Exercise objective:
Repeat the data in full and exactly. Leave the pictures out.

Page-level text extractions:
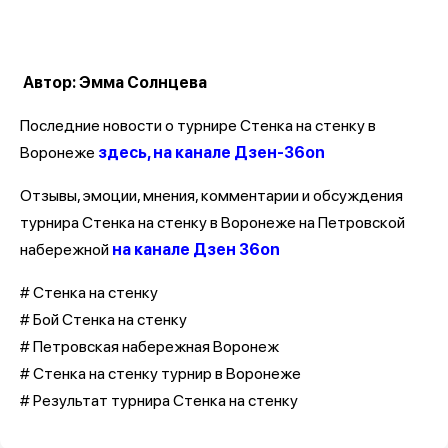
Автор: Эмма Солнцева
Последние новости о турнире Стенка на стенку в
Воронеже
здесь, на канале Дзен-36on
Отзывы, эмоции, мнения, комментарии и обсуждения
турнира Стенка на стенку в Воронеже на Петровской
набережной
на канале Дзен 36on
# Стенка на стенку
# Бой Стенка на стенку
# Петровская набережная Воронеж
# Стенка на стенку турнир в Воронеже
# Результат турнира Стенка на стенку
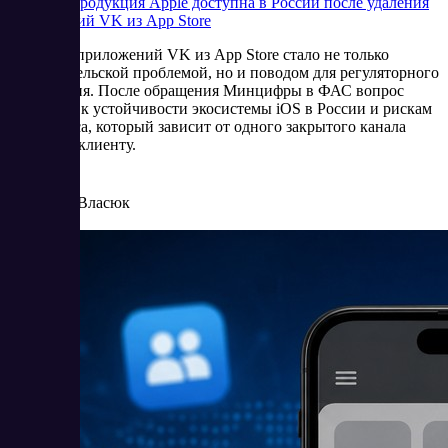
Будет ли продукция Apple доступна в России после удаления
приложений VK из App Store
Удаление приложений VK из App Store стало не только
пользовательской проблемой, но и поводом для регуляторного
обсуждения. После обращения Минцифры в ФАС вопрос
сместился к устойчивости экосистемы iOS в России и рискам
для бизнеса, который зависит от одного закрытого канала
доступа к клиенту.
6/25/2026
Елена Власюк
Читать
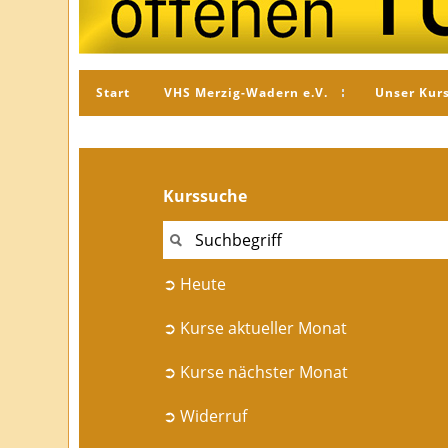
Start
VHS Merzig-Wadern e.V.
Unser Kur
Kurssuche
➲ Heute
➲ Kurse aktueller Monat
➲ Kurse nächster Monat
➲ Widerruf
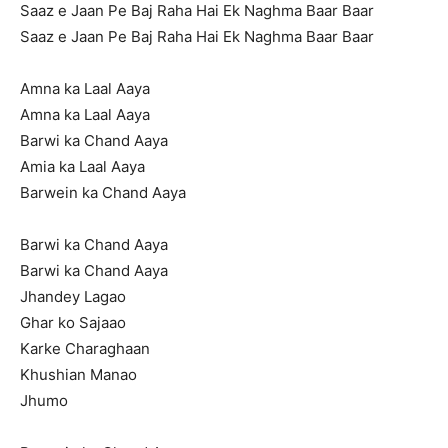
Saaz e Jaan Pe Baj Raha Hai Ek Naghma Baar Baar
Saaz e Jaan Pe Baj Raha Hai Ek Naghma Baar Baar
Amna ka Laal Aaya
Amna ka Laal Aaya
Barwi ka Chand Aaya
Amia ka Laal Aaya
Barwein ka Chand Aaya
Barwi ka Chand Aaya
Barwi ka Chand Aaya
Jhandey Lagao
Ghar ko Sajaao
Karke Charaghaan
Khushian Manao
Jhumo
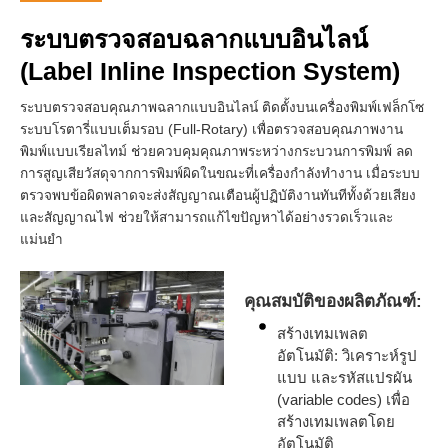
ระบบตรวจสอบฉลากแบบอินไลน์
(Label Inline Inspection System)
ระบบตรวจสอบคุณภาพฉลากแบบอินไลน์ ติดตั้งบนเครื่องพิมพ์เฟล็กโซ
ระบบโรตารี่แบบเต็มรอบ (Full-Rotary) เพื่อตรวจสอบคุณภาพงาน
พิมพ์แบบเรียลไทม์ ช่วยควบคุมคุณภาพระหว่างกระบวนการพิมพ์ ลด
การสูญเสียวัสดุจากการพิมพ์ผิดในขณะที่เครื่องกำลังทำงาน เมื่อระบบ
ตรวจพบข้อผิดพลาดจะส่งสัญญาณเตือนผู้ปฏิบัติงานทันทีทั้งด้วยเสียง
และสัญญาณไฟ ช่วยให้สามารถแก้ไขปัญหาได้อย่างรวดเร็วและ
แม่นยำ
คุณสมบัติของผลิตภัณฑ์:
สร้างเทมเพลต
อัตโนมัติ: วิเคราะห์รูป
แบบ และรหัสแปรผัน
(variable codes) เพื่อ
สร้างเทมเพลตโดย
อัตโนมัติ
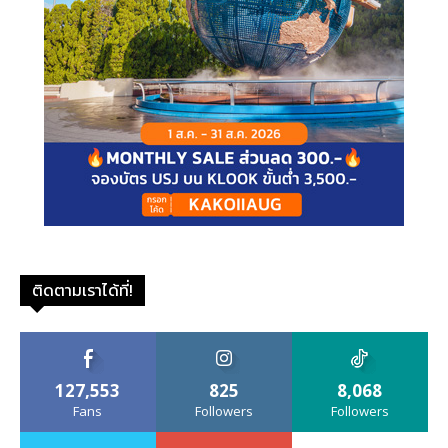
ติดตามเราได้ที่!
127,553
825
8,068
Fans
Followers
Followers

Solution for this task:
Автор: Эмма Солнцева
Последние новости о турнире Стенка на стенку в
Воронеже
здесь, на канале Дзен-36on
Отзывы, эмоции, мнения, комментарии и обсуждения
турнира Стенка на стенку в Воронеже на Петровской
набережной
на канале Дзен 36on
# Стенка на стенку
# Бой Стенка на стенку
# Петровская набережная Воронеж
# Стенка на стенку турнир в Воронеже
# Результат турнира Стенка на стенку
Будет ли продукция Apple доступна в России после удаления
приложений VK из App Store
Удаление приложений VK из App Store стало не только
пользовательской проблемой, но и поводом для регуляторного
обсуждения. После обращения Минцифры в ФАС вопрос
сместился к устойчивости экосистемы iOS в России и рискам
для бизнеса, который зависит от одного закрытого канала
доступа к клиенту.
6/25/2026
Елена Власюк
Читать
Start
VHS Merzig-Wadern e.V.
Unser Kur
Kurssuche
➲ Heute
➲ Kurse aktueller Monat
➲ Kurse nächster Monat
➲ Widerruf
Saaz e Jaan Pe Baj Raha Hai Ek Naghma Baar Baar
Saaz e Jaan Pe Baj Raha Hai Ek Naghma Baar Baar
Amna ka Laal Aaya
Amna ka Laal Aaya
Barwi ka Chand Aaya
Amia ka Laal Aaya
Barwein ka Chand Aaya
Barwi ka Chand Aaya
Barwi ka Chand Aaya
Jhandey Lagao
Ghar ko Sajaao
Karke Charaghaan
Khushian Manao
Jhumo
ระบบตรวจสอบฉลากแบบอินไลน์
(Label Inline Inspection System)
ระบบตรวจสอบคุณภาพฉลากแบบอินไลน์ ติดตั้งบนเครื่องพิมพ์เฟล็กโซ
ระบบโรตารี่แบบเต็มรอบ (Full-Rotary) เพื่อตรวจสอบคุณภาพงาน
พิมพ์แบบเรียลไทม์ ช่วยควบคุมคุณภาพระหว่างกระบวนการพิมพ์ ลด
การสูญเสียวัสดุจากการพิมพ์ผิดในขณะที่เครื่องกำลังทำงาน เมื่อระบบ
ตรวจพบข้อผิดพลาดจะส่งสัญญาณเตือนผู้ปฏิบัติงานทันทีทั้งด้วยเสียง
และสัญญาณไฟ ช่วยให้สามารถแก้ไขปัญหาได้อย่างรวดเร็วและ
แม่นยำ
คุณสมบัติของผลิตภัณฑ์:
สร้างเทมเพลต
อัตโนมัติ: วิเคราะห์รูป
แบบ และรหัสแปรผัน
(variable codes) เพื่อ
สร้างเทมเพลตโดย
อัตโนมัติ
ติดตามเราได้ที่!
127,553
825
8,068
Fans
Followers
Followers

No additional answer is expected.